3.2 Poetry is the most idiosyncratic of written
artforms. 3.21 One aim of good prose is to show sensibility
despite the apparent uniformity of what prose shows. 3.22 In poetry we are expected to show new
sensibilities honestly. 3.221 This is a directive to poetry: this is a point about how poetry and prose are institutionally divided today; we can feel this difference between them because
of what we are allowed to do. 3.2211 (There are always exceptions. And some of the
greatest work is exceptional.) 3.23 It is always easier to like new prose than it is
to like new poetry. 3.231 You have to get used to new poetry. You have to
get used to new people. 3.2311 (Unless, of course, they're just like people you've met before. Or: they speak -- pretty much -- like people you've met before. Or: you avoid being
intimate with them.) 3.232 Once upon a time, poetry was popular. 3.2321 Once upon a time, poetry had a different role. It
did not show sensibility. (That was not its job.) 3.2322 It is hard (nowadays) for poetry to be popular. It is hard for people to be popular and intimate with
the people they are popular among. 3.23221 (This is not a remark about
lack of time.) 3.23222 The work of any poet is an
acquired taste. 3.23223 (Except in cases of love
at first sight.) 3.233 Originality in poetry today is only a matter of
creating a new sensibility. 3.2331 (New to the canon, of course.) 3.2332 There are no schools in poetry. ("School," in the
sense of "school of fish".) 3.23321 Poetry does not "celebrate one's ethnicity". Or
one's "gender". 3.233211 (I could have written: "Poetry should not 'celebrate one's ethnicity'," for, just as with logic, merely stipulative constraints are often transformed
into the normative language of law and proscription.) 3.2333 Formalist experiments in poetry have a way of looking alike (the variations introduced don't coalesce into patterns, or if they do, they seem to be the same
patterns other formalists invent.) 3.23331 (We sometimes suspect all formalist poetry has been written by the same person, even if the tricks are
different.) 3.23332 (They all show the same sensibility.)

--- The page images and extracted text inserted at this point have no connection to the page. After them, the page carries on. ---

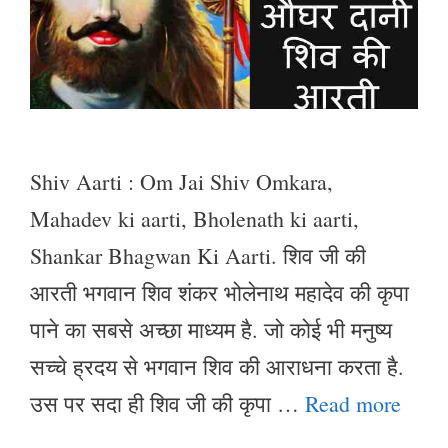
Shiv Aarti : Om Jai Shiv Omkara,
Mahadev ki aarti, Bholenath ki aarti,
Shankar Bhagwan Ki Aarti. शिव जी की
आरती भगवान शिव शंकर भोलेनाथ महादेव की कृपा
पाने का सबसे अच्छा माध्यम है. जो कोई भी मनुष्य
सच्चे ह्रदय से भगवान शिव की आराधना करता है.
उस पर सदा ही शिव जी की कृपा …
Read more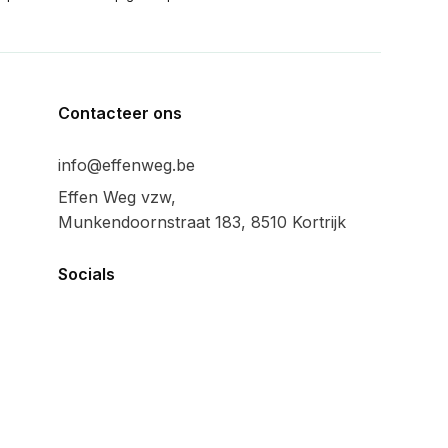
Contacteer ons
info@effenweg.be
Effen Weg vzw,
Munkendoornstraat 183, 8510 Kortrijk
Socials
Algemeen
Privacy policy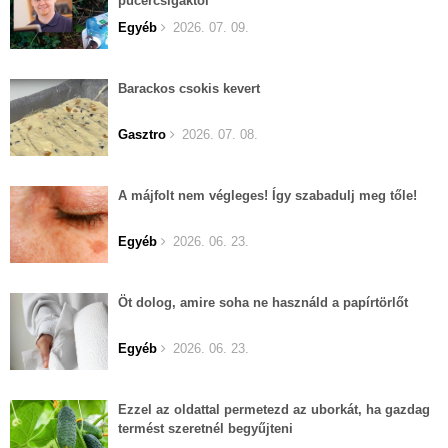
pucércsigáktól
Egyéb
2026. 07. 09.
Barackos csokis kevert
Gasztro
2026. 07. 08.
A májfolt nem végleges! Így szabadulj meg tőle!
Egyéb
2026. 06. 23.
Öt dolog, amire soha ne használd a papírtörlőt
Egyéb
2026. 06. 23.
Ezzel az oldattal permetezd az uborkát, ha gazdag
termést szeretnél begyűjteni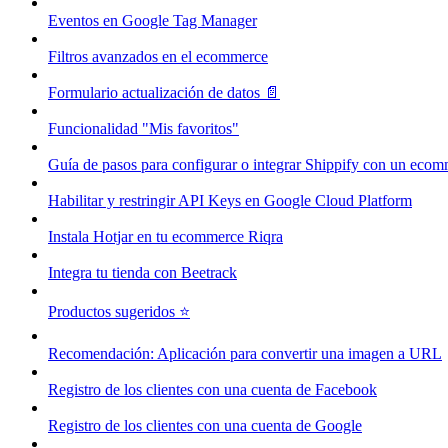
Eventos en Google Tag Manager
Filtros avanzados en el ecommerce
Formulario actualización de datos 📄
Funcionalidad "Mis favoritos"
Guía de pasos para configurar o integrar Shippify con un eco
Habilitar y restringir API Keys en Google Cloud Platform
Instala Hotjar en tu ecommerce Riqra
Integra tu tienda con Beetrack
Productos sugeridos ⭐
Recomendación: Aplicación para convertir una imagen a URL
Registro de los clientes con una cuenta de Facebook
Registro de los clientes con una cuenta de Google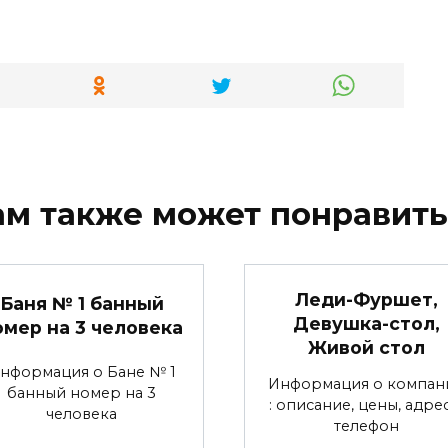
ам также может понравить
Леди-Фуршет,
Баня № 1 банный
Девушка-стол,
омер на 3 человека
Живой стол
нформация о Бане № 1
Информация о компан
банный номер на 3
: описание, цены, адре
человека
телефон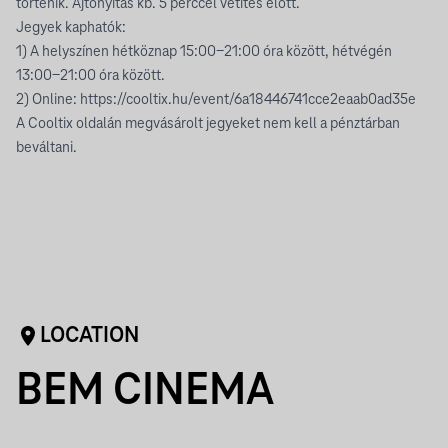
történik. Ajtónyitás kb. 5 perccel vetítés előtt.
Jegyek kaphatók:
1) A helyszínen hétköznap 15:00-21:00 óra között, hétvégén
13:00-21:00 óra között.
2) Online:
https://cooltix.hu/event/6a18446741cce2eaab0ad35e
A Cooltix oldalán megvásárolt jegyeket nem kell a pénztárban
beváltani.
LOCATION
BEM CINEMA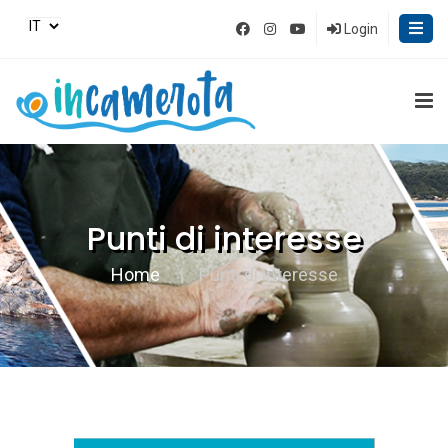
Login
Punti di interesse
Home
Punti di interesse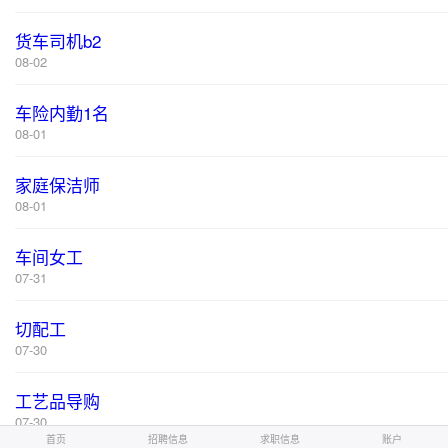
货车司机b2
08-02
车险内勤1名
08-01
家庭保洁师
08-01
车间女工
07-31
切配工
07-30
工艺品导购
07-30
首页
招聘信息
求职信息
账户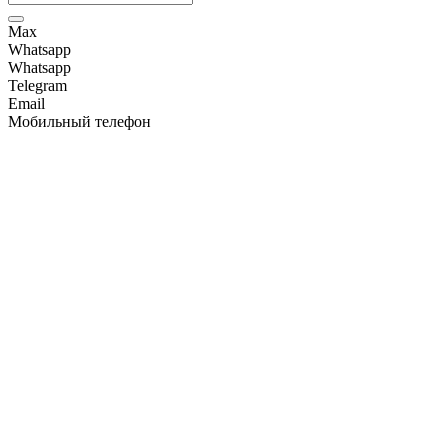
Max
Whatsapp
Whatsapp
Telegram
Email
Мобильный телефон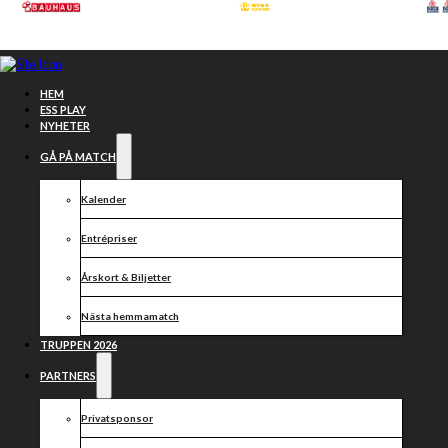
Hoppa till huvudinnehåll
Hoppa till sidfot
HEM
ESS PLAY
NYHETER
GÅ PÅ MATCH
Kalender
Entrépriser
Årskort & Biljetter
Nästa hemmamatch
TRUPPEN 2026
DACKEDRAGET
PARTNERS
JANUARI
Privatsponsor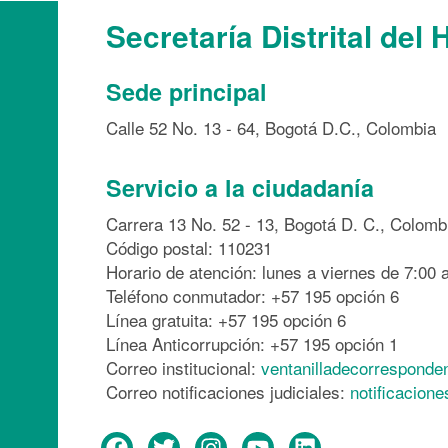
Secretaría Distrital del 
Sede principal
Calle 52 No. 13 - 64, Bogotá D.C., Colombia
Servicio a la ciudadanía
Carrera 13 No. 52 - 13, Bogotá D. C., Colomb
Código postal: 110231
Horario de atención: lunes a viernes de 7:00 a
Teléfono conmutador: +57 195 opción 6
Línea gratuita: +57 195 opción 6
Línea Anticorrupción: +57 195 opción 1
Correo institucional:
ventanilladecorresponde
Correo notificaciones judiciales:
notificacion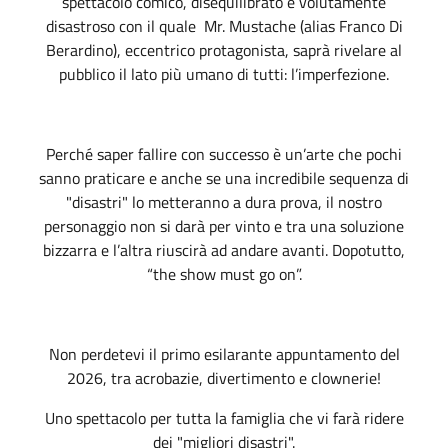
spettacolo comico, disequilibrato e volutamente
disastroso con il quale Mr. Mustache (alias Franco Di
Berardino), eccentrico protagonista, saprà rivelare al
pubblico il lato più umano di tutti: l’imperfezione.
Perché saper fallire con successo è un’arte che pochi
sanno praticare e anche se una incredibile sequenza di
"disastri" lo metteranno a dura prova, il nostro
personaggio non si darà per vinto e tra una soluzione
bizzarra e l’altra riuscirà ad andare avanti. Dopotutto,
“the show must go on”.
Non perdetevi il primo esilarante appuntamento del
2026, tra acrobazie, divertimento e clownerie!
Uno spettacolo per tutta la famiglia che vi farà ridere
dei "migliori disastri".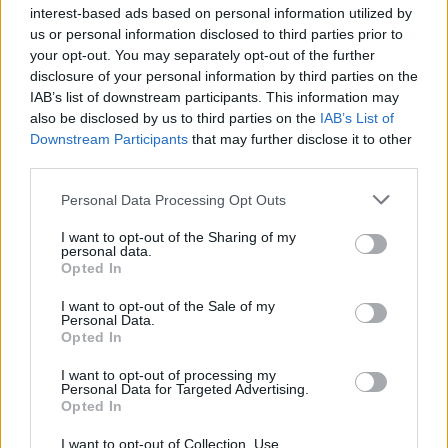
interest-based ads based on personal information utilized by
Egy nő videózni
Sokkoló fordulat a
kezdett, miközben a
repülőtéren, a hétéves
us or personal information disclosed to third parties prior to
strandon…
kisfiú…
your opt-out. You may separately opt-out of the further
disclosure of your personal information by third parties on the
IAB’s list of downstream participants. This information may
also be disclosed by us to third parties on the
IAB’s List of
Downstream Participants
that may further disclose it to other
third parties.
15 éve eltemettem a
A férjem temetésén
fiamat, aztán
kinyitottam a
Please note that this website/app uses one or more Google
felvettem egy…
koporsót, hogy ott…
Personal Data Processing Opt Outs
services and may gather and store information including but
not limited to your visit or usage behaviour. You may click to
I want to opt-out of the Sharing of my
personal data.
grant or deny consent to Google and its third-party tags to
Opted In
use your data for below specified purposes in below Google
consent section.
I want to opt-out of the Sale of my
„Lenézték az idős nőt
Personal Data.
Megszakad egy rossz
a luxusszalonban –
Opted In
időszak: július végéig…
egy nap…
I want to opt-out of processing my
Personal Data for Targeted Advertising.
Opted In
I want to opt-out of Collection, Use,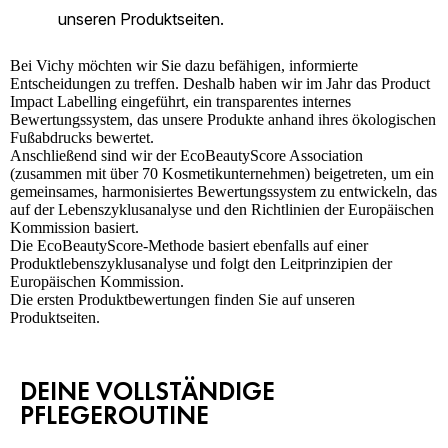
Bei
Vichy
möchten wir Sie dazu befähigen, informierte
Entscheidungen zu treffen. Deshalb haben wir im Jahr das Product
Impact Labelling eingeführt, ein transparentes internes
Bewertungssystem, das unsere Produkte anhand ihres ökologischen
Fußabdrucks bewertet.
Anschließend sind wir der EcoBeautyScore Association
(zusammen mit über 70 Kosmetikunternehmen) beigetreten, um ein
gemeinsames, harmonisiertes Bewertungssystem zu entwickeln, das
auf der Lebenszyklusanalyse und den Richtlinien der Europäischen
Kommission basiert.
Die EcoBeautyScore-Methode basiert ebenfalls auf einer
Produktlebenszyklusanalyse und folgt den Leitprinzipien der
Europäischen Kommission.
Die ersten Produktbewertungen finden Sie auf unseren
Produktseiten.
DEINE VOLLSTÄNDIGE
PFLEGEROUTINE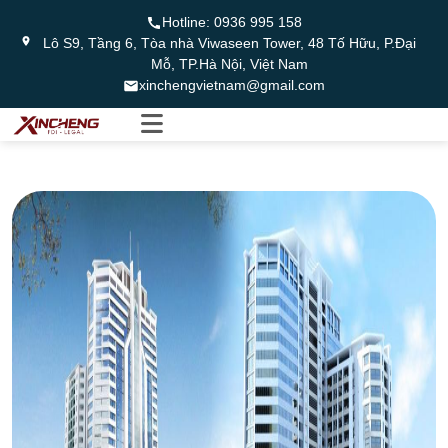
Hotline:
0936 995 158
Lô S9, Tầng 6, Tòa nhà Viwaseen Tower, 48 Tố Hữu, P.Đại
Mỗ, TP.Hà Nội, Việt Nam
xinchengvietnam@gmail.com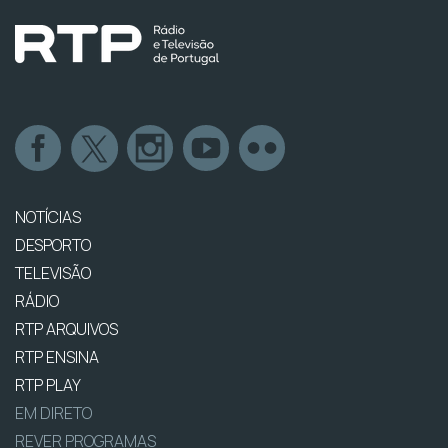
NOTÍCIAS
DESPORTO
TELEVISÃO
RÁDIO
RTP ARQUIVOS
RTP ENSINA
RTP PLAY
EM DIRETO
REVER PROGRAMAS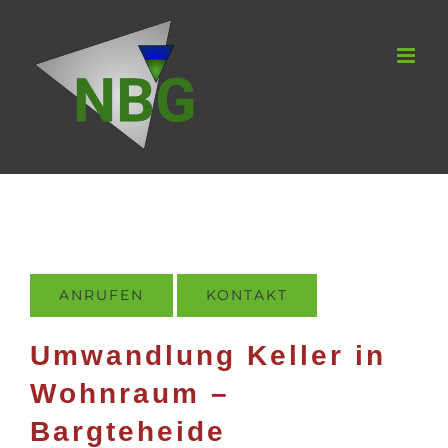
Zum
Inhalt
springen
ANRUFEN
KONTAKT
Umwandlung Keller in
Wohnraum –
Bargteheide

3.2334 Confessional poetry fails when it doesn't show a
new sensibility. 3.23341 (New to the canon, of course.) 3.23342 Syvia Plath didn't have a
new sort of personality:
we've seen all this before. 3.233421 (Sylvia Plath couldn't write short
stories.) 3.23343 Sylvia Plath invented a new sensibility: We hadn't seen that "voice" before. Not in poetry. (Where it
matters.) 3.2335 Lyric poetry is not autobiography.
3.23351 Lyric poetry imitates autobiography.
3.233511 "Imitate," is a good word. It puts a gap between the thing being imitated and the thing doing the
the imitating. 3.233512 Nevertheless, we often confuse the thing imitated
and the thing imitating. 3.2335121 (Perhaps it is no coincidence that the poet -- in English -- we know least about is one we think is the
best.) 3.23352 Poetry does not settle scores.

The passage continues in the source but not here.